The introduction of a quick incremental update of the model helped us. Suppose we have a current trained model. Since her training, new articles have appeared with which our users have interacted, as well as articles that have had little interaction with the training. To quickly embed such articles, we use user embeddings obtained during the first large model training and take one ALS step to calculate the matrix of documents with a fixed matrix of users. This allows you to receive embeddings quite quickly - within a few minutes after the publication of a document - and often update embeddings of fresh documents.

In order to immediately take into account human actions for recommendations, in runtime we do not use user embeds received offline. Instead, we take the ALS step and get the current user vector.

Transfer to another domain area


How to use a user's feedback to text articles to build a vector representation of a video?

Initially, we recommended only text articles, so many of our algorithms are focused on this type of content. But when adding content of a different type, we were faced with the need to adapt models. How did we solve this problem using the example video? One option is to retrain all models from scratch. But this is a long time, besides, some of the algorithms are demanding on the volume of the training sample, which is not yet in the right quantity for a new type of content in the first moments of its life on the service.

We went the other way and reused text models for the video. In creating vector representations of the video, the same trick with ALS helped us. We took a vector representation of users based on text articles and took the ALS step using information about video views. So we easily got a vector representation of the video. And in runtime, we simply calculate the proximity between the user vector obtained from text articles and the video vector.

Conclusion


The development of the core of a real-time recommender system is fraught with many tasks. It is necessary to quickly process data and apply ML methods to effectively use this data; Build complex distributed systems capable of processing user signals and new content units in a minimum amount of time; and many other tasks.

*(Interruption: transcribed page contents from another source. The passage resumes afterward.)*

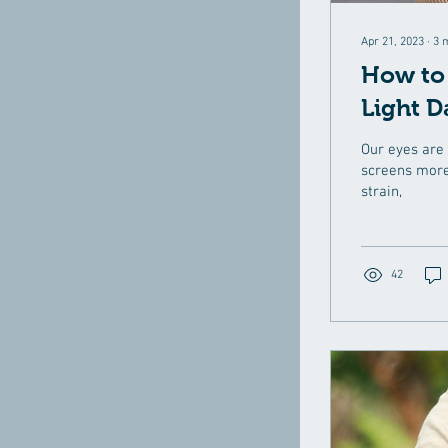
Apr 21, 2023
∙
3
How to 
Light D
Our eyes are 
screens more
strain,
42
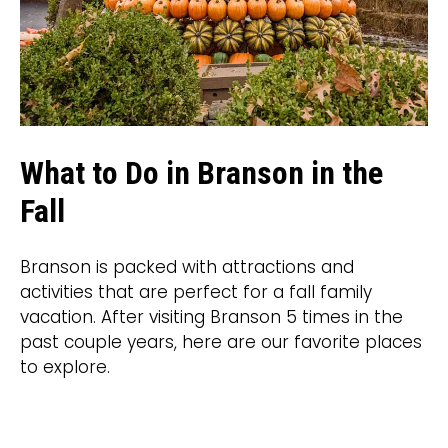
What to Do in Branson in the
Fall
Branson is packed with attractions and
activities that are perfect for a fall family
vacation. After visiting Branson 5 times in the
past couple years, here are our favorite places
to explore.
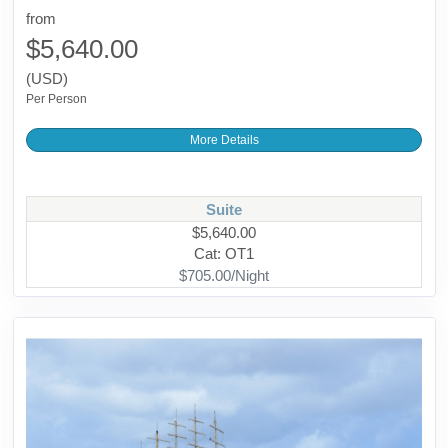
from
$5,640.00
(USD)
Per Person
More Details
Suite
$5,640.00
Cat: OT1
$705.00/Night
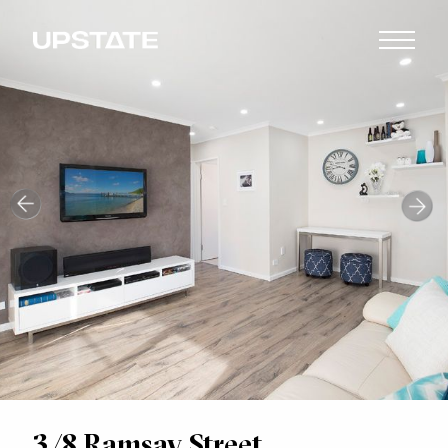
3/8 Ramsay Street,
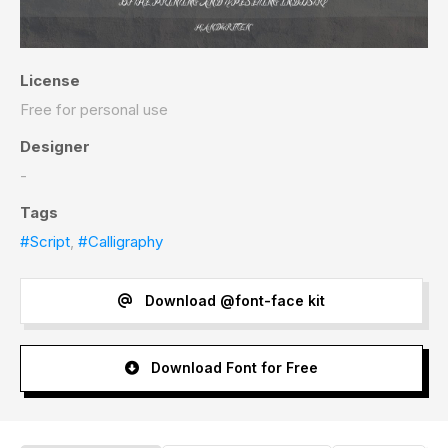
License
Free for personal use
Designer
-
Tags
#Script
,
#Calligraphy
Download @font-face kit
Download Font for Free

In the current system, the device of which I described, the quality of recommendations for the user grows with its activity and the duration of the service. But of course, here lies the main difficulty: it is difficult for the system to immediately understand the interests of a person who interacted little with content. Improving recommendations for new users is our key concern. We will continue to optimize the algorithms so that the content relevant to the person gets into his feed faster and the irrelevant does not appear.